The U.S. government is abandoning espionage-law charges against two former lobbyists for a pro-Israel advocacy group, federal officials announced this morning.

Prosecutors said they will ask a judge to dismiss the case against Steven J. Rosen and Keith Weissman because a series of court decisions had made it unlikely they would win convictions. The two are former lobbyists for the American Israel Public Affairs Committee, or AIPAC, an influential advocacy group.

Rosen and Weissman were charged in 2005 with conspiring to obtain classified information and pass it to journalists and the Israeli government. They were the first non-government civilians charged under the 1917 espionage statute with verbally receiving and transmitting national defense information.

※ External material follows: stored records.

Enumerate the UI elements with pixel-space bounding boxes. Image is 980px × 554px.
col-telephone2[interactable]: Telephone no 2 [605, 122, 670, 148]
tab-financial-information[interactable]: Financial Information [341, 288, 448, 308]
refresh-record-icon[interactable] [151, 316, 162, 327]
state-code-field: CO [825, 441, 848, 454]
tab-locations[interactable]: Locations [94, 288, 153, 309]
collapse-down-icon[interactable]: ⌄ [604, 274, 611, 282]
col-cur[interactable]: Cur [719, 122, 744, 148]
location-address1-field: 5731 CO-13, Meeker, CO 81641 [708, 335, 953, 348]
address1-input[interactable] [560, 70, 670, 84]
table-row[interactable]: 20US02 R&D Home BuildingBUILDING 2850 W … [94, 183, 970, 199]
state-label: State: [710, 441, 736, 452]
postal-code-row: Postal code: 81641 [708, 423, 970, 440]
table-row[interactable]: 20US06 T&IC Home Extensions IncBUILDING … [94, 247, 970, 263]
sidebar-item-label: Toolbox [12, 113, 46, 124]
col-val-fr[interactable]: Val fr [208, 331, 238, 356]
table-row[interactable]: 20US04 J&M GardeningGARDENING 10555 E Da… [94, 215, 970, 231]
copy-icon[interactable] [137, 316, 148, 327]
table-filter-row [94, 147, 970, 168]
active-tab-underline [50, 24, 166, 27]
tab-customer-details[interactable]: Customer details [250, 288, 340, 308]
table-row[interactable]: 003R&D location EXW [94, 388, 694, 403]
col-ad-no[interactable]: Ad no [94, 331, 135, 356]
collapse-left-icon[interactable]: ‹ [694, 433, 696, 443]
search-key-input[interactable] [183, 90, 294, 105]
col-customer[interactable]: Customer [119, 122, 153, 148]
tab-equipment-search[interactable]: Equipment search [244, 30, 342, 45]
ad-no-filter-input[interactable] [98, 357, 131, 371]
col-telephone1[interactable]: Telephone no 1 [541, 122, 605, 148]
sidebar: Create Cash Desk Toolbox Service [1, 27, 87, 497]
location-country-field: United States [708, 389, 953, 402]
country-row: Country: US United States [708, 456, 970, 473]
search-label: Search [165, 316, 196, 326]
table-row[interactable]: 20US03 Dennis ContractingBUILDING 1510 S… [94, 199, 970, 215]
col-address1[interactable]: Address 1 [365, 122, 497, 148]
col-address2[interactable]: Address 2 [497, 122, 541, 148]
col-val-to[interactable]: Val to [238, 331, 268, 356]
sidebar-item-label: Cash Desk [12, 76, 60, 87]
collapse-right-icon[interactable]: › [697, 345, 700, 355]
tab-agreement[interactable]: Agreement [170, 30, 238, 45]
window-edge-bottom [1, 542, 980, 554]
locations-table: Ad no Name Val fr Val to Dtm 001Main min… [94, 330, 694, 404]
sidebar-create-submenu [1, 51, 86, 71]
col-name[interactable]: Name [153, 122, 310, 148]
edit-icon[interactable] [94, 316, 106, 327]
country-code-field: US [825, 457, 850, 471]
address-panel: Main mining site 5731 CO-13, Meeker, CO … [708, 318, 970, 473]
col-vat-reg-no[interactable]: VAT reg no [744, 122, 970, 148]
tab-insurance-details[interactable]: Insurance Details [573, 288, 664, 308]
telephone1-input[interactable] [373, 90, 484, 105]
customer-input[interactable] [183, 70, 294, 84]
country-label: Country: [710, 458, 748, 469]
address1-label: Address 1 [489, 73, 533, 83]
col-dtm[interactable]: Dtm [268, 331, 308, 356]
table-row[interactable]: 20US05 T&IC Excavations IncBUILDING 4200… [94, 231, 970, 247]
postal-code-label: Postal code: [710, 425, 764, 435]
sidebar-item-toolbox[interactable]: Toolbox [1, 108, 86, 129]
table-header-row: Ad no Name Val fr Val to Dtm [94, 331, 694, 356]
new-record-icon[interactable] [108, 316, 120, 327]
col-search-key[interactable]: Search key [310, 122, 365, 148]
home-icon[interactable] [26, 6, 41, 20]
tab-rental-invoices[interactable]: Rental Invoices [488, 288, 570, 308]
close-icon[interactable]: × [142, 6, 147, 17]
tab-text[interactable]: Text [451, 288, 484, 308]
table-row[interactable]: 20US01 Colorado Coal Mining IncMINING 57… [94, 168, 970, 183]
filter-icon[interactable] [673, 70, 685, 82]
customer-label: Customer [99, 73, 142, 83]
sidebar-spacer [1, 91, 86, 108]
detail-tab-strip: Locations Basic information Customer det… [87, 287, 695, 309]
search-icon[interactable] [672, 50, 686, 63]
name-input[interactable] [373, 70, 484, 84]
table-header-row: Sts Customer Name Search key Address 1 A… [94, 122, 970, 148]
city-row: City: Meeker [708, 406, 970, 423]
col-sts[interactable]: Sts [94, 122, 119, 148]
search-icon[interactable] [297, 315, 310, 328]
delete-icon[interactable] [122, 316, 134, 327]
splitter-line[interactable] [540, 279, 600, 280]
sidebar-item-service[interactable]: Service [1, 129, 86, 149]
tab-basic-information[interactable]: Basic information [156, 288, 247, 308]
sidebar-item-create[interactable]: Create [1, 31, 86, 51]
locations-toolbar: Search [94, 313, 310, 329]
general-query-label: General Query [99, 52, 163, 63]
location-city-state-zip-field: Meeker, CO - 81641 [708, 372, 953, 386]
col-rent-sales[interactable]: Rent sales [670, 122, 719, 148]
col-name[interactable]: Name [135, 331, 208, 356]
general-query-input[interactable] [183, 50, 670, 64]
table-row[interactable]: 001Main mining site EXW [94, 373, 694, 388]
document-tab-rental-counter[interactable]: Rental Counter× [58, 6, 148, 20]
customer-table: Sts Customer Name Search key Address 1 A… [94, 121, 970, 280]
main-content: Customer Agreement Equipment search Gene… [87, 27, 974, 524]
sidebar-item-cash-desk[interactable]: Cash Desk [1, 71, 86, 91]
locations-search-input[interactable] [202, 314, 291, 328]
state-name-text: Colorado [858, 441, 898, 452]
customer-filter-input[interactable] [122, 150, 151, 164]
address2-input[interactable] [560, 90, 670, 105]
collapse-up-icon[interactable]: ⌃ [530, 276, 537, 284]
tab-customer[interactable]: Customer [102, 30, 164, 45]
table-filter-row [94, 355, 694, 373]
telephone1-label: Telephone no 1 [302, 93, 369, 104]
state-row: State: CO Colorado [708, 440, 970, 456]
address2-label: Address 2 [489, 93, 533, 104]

Some lawyers and First Amendment advocates have said the case would criminalize the type of information exchange that is common among journalists, lobbyists and think-tank analysts.

Dana J. Boente, the acting U.S. Attorney in Alexandria, said this morning that prosecutors were abandoning the case because of "the diminished likelihood the government will prevail at trial under the additional intent requirements imposed by the court and the inevitable disclosure of classified information that would occur at any trial.'' Prosecutors have filed a motion to dismiss the indictment, which must be approved by a federal judge.

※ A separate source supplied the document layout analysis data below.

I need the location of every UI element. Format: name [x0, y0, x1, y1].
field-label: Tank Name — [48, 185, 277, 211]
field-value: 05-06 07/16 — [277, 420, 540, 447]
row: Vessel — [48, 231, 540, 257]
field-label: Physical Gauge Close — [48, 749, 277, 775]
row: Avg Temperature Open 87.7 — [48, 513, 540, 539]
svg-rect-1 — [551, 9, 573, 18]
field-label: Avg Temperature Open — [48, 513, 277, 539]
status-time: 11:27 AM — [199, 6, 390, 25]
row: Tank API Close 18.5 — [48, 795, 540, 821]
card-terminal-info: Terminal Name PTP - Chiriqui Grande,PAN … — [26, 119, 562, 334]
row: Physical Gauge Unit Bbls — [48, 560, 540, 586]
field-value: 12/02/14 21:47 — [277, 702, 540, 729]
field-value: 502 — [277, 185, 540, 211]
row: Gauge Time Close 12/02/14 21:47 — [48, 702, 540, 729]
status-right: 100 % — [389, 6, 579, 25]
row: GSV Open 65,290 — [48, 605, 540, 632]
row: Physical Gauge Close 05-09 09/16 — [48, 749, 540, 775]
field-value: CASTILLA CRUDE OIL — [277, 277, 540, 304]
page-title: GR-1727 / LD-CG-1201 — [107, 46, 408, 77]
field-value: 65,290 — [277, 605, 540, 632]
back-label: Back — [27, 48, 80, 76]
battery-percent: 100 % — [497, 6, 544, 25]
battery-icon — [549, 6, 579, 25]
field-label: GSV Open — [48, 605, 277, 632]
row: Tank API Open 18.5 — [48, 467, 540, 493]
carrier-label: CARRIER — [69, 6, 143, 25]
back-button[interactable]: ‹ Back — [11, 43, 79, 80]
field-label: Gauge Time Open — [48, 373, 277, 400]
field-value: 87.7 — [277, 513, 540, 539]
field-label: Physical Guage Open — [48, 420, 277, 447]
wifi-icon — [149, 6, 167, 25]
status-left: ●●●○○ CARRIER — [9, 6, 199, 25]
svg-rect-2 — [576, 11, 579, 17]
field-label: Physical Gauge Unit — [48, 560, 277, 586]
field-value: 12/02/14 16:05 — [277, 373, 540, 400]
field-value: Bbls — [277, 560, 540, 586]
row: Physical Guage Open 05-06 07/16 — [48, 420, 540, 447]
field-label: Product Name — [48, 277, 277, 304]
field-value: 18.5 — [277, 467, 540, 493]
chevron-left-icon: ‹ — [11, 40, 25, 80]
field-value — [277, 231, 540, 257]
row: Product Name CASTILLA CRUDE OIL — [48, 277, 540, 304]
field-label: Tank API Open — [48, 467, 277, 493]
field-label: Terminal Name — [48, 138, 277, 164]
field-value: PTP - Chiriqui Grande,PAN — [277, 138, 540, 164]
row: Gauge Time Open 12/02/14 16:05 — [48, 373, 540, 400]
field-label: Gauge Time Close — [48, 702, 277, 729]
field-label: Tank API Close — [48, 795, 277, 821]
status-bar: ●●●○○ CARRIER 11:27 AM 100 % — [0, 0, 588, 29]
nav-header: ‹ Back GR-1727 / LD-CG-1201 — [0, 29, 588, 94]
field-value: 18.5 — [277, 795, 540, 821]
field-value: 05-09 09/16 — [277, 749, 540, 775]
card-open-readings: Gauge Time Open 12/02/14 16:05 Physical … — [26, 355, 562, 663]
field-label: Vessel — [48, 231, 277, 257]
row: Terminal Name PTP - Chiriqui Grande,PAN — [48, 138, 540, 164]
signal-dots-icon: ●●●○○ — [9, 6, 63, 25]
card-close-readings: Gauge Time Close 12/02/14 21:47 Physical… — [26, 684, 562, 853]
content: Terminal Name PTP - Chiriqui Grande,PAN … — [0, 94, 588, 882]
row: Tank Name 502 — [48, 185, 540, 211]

Baruch Weiss, a lawyer for Weissman, said that the two former lobbyists "are innocent, and it's been clear to us from outset that we would ultimately prevail.'' He said defense lawyers "were able to put together an array of experts to demonstrate to the government that the information" the men were accused of passing along was "innocuous.''

The decision is a stunning vindication for the former lobbyists, who were accused of providing information about topics that included the activities of al-Qaeda and possible attacks on U.S. forces in Iraq. Rosen, of Silver Spring, was AIPAC's director of foreign policy issues and was instrumental in making the committee a formidable political force. Weissman, of Bethesda, was a senior analyst. AIPAC fired them in 2005.

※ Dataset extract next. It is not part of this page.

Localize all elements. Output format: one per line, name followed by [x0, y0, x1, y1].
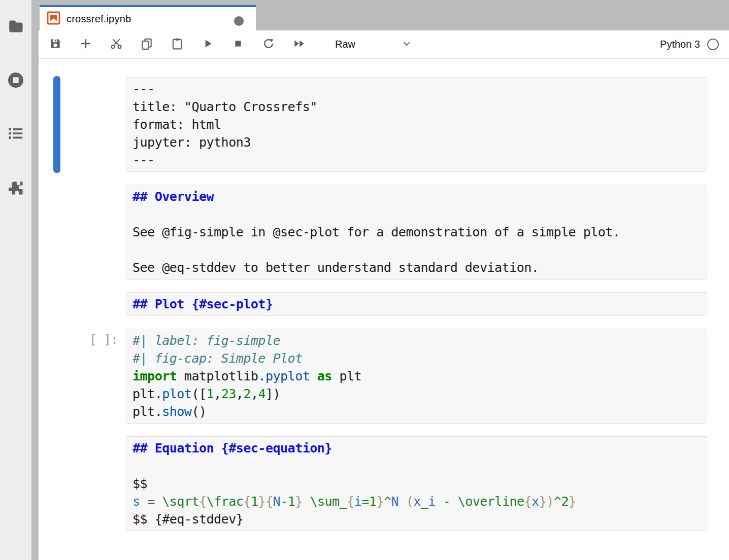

The trial had been set for June 2 in U.S. District Court in Alexandria. But recent pre-trial rulings had made the case difficult for the government. Those decisions included an appeals court ruling that allowed the defense to use classified information at trial. A lower-court judge also said prosecutors must show that the two men knew that the information they allegedly disclosed would harm the United States -- a high burden for prosecutors.

Boente cited "the additional intent requirements imposed by the court" in his statement this morning. "When this indictment was brought," he said, "the government believed it could prove this case beyond a reasonable doubt based on the statute. However, as the Court of Appeals for the Fourth Circuit noted, the District Court potentially imposed an additional burden on the prosecution not mandated by statute."

The AIPAC case has always been controversial, and it came to public attention again with the recent disclosure that a prominent House lawmaker, Rep. Jane Harman (D-Calif), had been recorded in 2006 on FBI wiretaps allegedly offering to use her influence on behalf of Rosen and Weissman.

Harman strongly denied the allegations and accused the government of an "abuse of power" in wiretapping her conversations. Law enforcement sources have said the review of the case was triggered by the recent court rulings and was unrelated to the revelations about Harman.

If the high-profile trial had gone forward, it was expected to feature testimony from a number of senior Bush administration officials, including former secretary of state Condoleezza Rice, former national security adviser Stephen J. Hadley, and former high-level Defense Department officials Paul D. Wolfowitz and Douglas J. Feith.